- [What you have to do]:
Going line by line through the entries below, count those that contain "الاسكندرية". Give the number by itself.

- [Given records]:
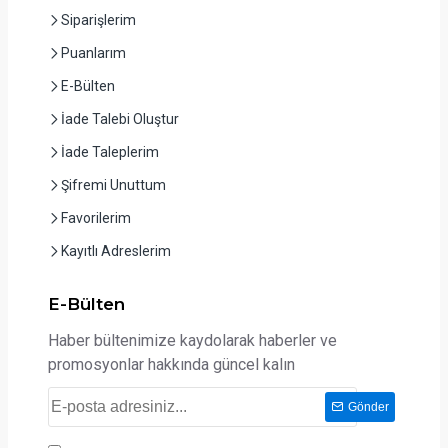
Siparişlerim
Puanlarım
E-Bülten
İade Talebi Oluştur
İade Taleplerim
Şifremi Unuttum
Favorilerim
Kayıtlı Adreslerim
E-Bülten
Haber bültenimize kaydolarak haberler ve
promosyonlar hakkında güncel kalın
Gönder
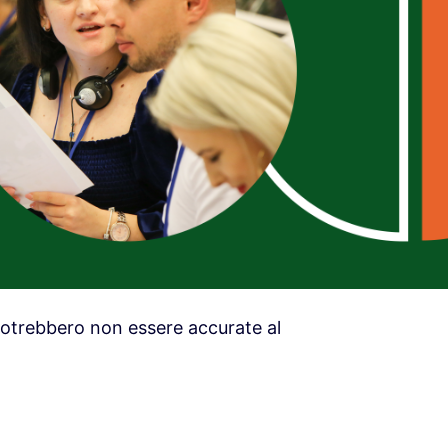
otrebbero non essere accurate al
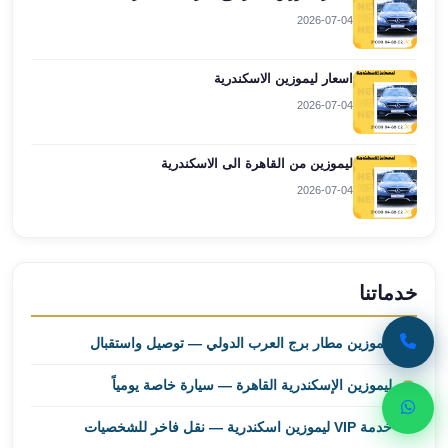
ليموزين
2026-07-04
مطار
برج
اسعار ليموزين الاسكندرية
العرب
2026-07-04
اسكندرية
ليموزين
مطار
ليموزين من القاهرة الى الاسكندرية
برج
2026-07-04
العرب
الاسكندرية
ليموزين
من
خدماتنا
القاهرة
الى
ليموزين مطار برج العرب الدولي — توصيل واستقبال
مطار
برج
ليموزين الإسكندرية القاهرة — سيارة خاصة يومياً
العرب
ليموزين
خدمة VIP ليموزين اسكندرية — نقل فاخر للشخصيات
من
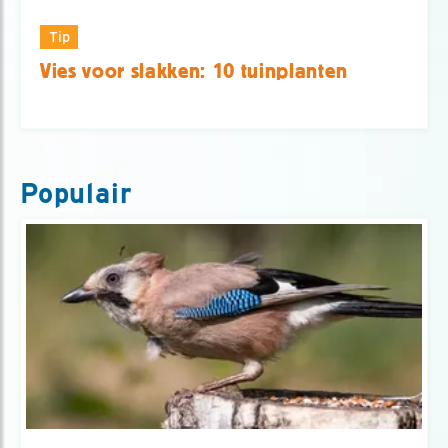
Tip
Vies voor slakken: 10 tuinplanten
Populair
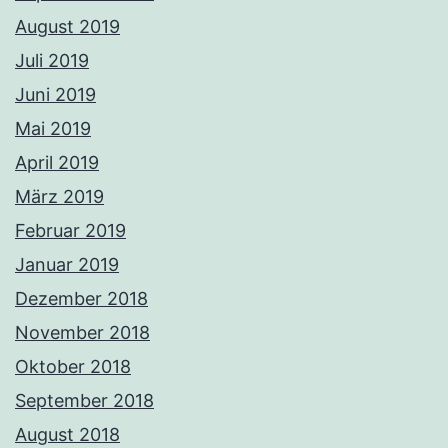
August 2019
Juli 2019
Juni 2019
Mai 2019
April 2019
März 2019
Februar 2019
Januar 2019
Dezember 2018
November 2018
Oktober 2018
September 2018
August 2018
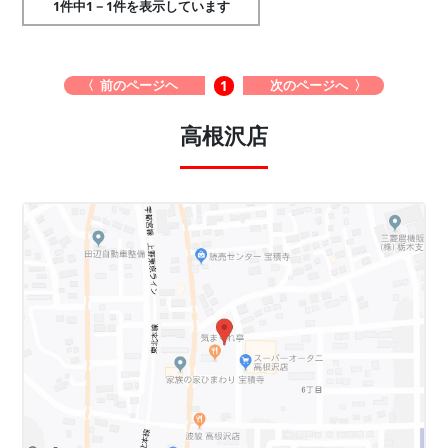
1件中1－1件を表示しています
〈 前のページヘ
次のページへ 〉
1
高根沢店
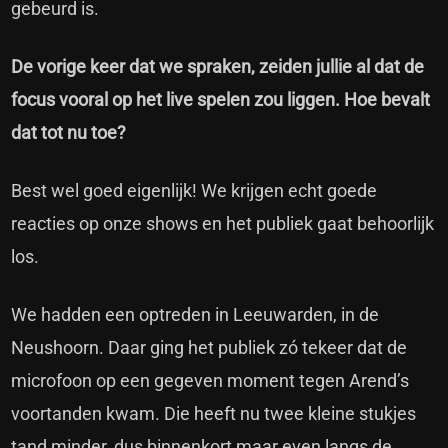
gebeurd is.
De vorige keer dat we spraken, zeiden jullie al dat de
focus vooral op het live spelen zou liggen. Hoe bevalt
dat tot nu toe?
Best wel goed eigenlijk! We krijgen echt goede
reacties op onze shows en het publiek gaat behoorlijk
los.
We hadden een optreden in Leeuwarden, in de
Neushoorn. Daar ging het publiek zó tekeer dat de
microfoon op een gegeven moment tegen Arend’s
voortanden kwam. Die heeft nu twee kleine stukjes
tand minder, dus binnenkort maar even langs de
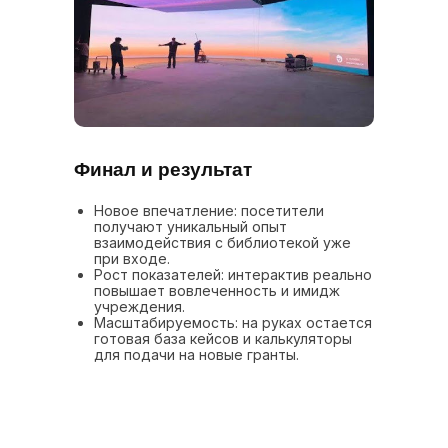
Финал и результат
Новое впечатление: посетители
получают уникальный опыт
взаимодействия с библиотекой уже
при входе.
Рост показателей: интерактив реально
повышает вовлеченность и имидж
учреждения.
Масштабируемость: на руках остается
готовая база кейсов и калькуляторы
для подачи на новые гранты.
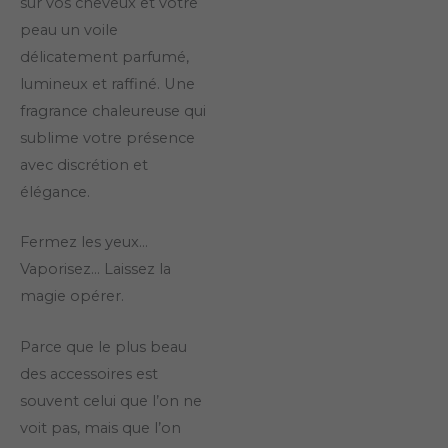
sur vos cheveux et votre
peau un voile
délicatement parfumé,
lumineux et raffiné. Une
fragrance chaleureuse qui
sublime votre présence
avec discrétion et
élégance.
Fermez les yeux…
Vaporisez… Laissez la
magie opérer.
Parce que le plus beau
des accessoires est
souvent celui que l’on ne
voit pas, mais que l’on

---

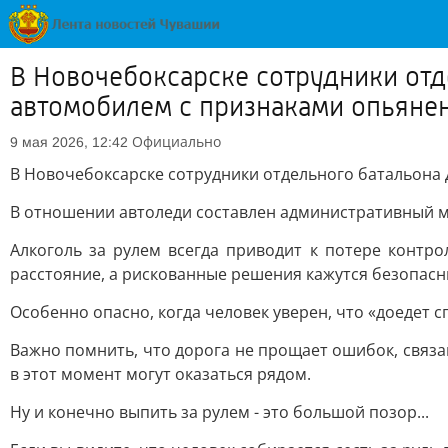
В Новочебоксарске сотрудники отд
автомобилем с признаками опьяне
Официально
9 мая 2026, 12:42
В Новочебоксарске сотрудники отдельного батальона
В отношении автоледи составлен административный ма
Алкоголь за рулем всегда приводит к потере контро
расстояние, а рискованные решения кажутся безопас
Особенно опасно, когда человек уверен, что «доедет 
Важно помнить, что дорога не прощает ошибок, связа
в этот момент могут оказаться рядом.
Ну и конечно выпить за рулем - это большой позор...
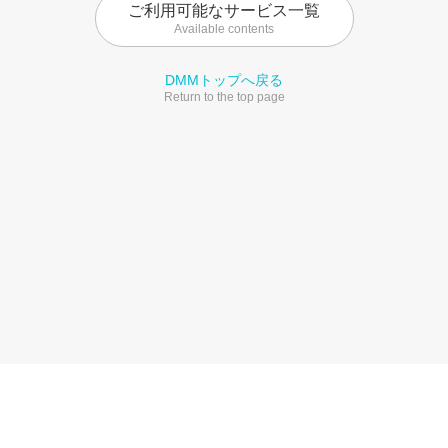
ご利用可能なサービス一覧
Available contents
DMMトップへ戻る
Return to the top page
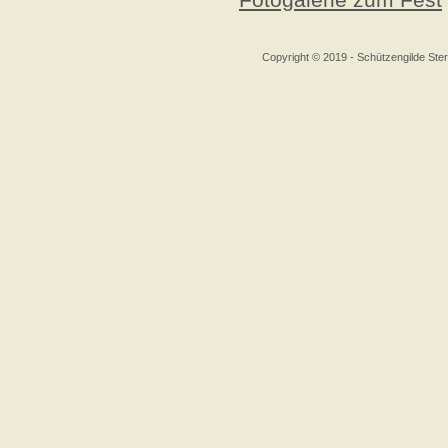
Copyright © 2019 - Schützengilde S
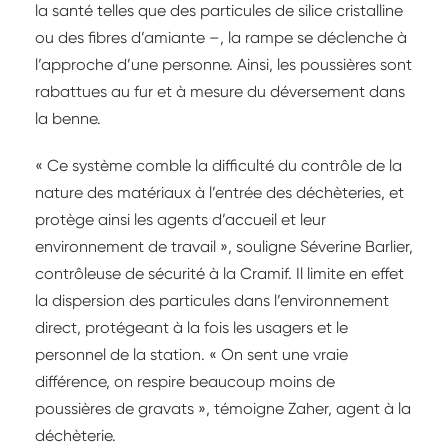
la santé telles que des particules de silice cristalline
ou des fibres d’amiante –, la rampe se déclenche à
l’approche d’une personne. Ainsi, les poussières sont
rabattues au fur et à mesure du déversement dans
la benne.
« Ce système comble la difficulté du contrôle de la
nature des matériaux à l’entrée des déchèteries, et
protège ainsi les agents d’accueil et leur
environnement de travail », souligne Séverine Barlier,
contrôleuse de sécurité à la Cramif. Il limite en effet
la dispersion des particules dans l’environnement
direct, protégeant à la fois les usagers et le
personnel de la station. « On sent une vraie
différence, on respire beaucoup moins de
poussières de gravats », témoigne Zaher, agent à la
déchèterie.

==

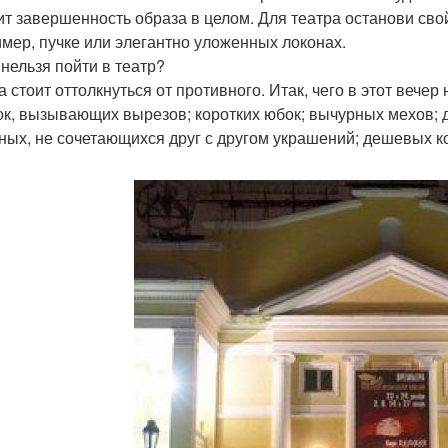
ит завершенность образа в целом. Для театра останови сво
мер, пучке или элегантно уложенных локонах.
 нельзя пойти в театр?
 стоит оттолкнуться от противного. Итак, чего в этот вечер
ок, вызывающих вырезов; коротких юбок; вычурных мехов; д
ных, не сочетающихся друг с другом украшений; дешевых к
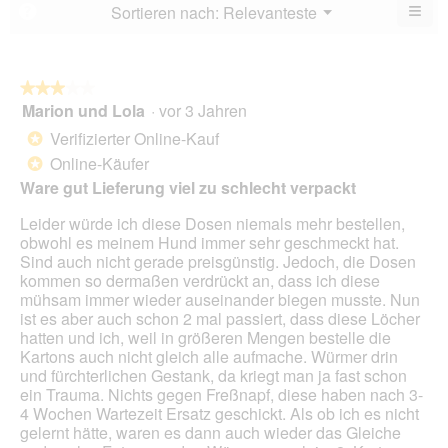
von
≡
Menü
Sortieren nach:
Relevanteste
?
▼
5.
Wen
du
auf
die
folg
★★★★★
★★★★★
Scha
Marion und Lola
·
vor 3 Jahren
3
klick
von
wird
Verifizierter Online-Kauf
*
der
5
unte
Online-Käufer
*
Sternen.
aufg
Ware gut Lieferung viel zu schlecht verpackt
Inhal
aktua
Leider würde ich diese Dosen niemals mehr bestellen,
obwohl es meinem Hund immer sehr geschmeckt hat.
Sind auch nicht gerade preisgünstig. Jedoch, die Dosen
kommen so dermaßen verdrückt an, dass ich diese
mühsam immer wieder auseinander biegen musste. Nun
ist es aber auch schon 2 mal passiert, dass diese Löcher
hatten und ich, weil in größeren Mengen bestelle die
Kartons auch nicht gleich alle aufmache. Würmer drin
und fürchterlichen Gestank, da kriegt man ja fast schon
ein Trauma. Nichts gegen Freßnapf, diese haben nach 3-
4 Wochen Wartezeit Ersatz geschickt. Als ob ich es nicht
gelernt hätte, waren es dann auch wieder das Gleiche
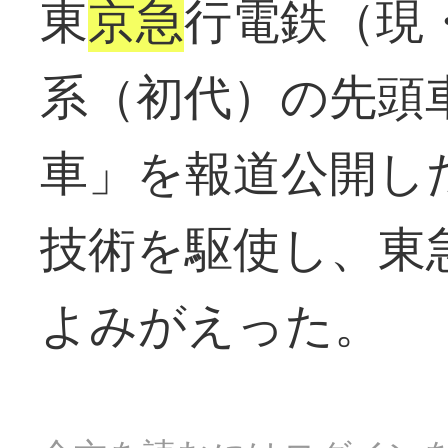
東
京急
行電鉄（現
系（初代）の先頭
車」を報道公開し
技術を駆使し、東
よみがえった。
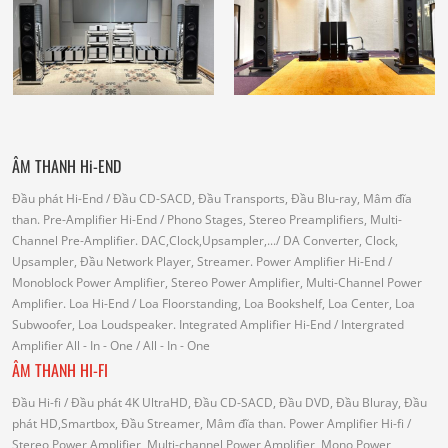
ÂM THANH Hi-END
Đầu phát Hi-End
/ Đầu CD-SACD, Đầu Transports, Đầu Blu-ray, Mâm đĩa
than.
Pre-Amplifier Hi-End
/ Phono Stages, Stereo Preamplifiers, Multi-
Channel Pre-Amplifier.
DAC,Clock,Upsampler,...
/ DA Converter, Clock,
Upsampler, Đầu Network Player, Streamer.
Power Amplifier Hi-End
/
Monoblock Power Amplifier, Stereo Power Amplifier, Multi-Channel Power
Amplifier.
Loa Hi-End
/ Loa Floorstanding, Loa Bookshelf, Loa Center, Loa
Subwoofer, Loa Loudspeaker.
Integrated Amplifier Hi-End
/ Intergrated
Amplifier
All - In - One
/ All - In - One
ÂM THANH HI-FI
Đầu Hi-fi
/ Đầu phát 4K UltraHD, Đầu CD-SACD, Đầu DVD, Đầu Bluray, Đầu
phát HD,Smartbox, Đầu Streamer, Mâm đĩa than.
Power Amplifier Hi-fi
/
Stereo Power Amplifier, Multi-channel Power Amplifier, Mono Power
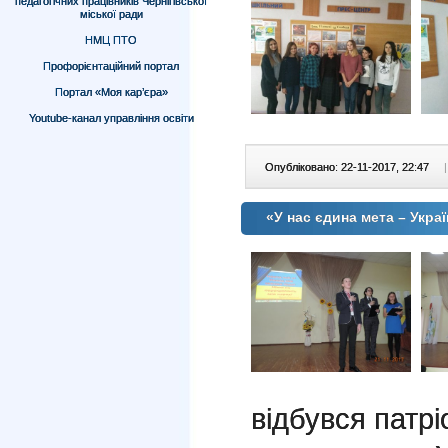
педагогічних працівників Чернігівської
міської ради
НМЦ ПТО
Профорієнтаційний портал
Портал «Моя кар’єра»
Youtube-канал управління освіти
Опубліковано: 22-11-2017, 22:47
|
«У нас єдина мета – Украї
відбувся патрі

- [Reply]:
3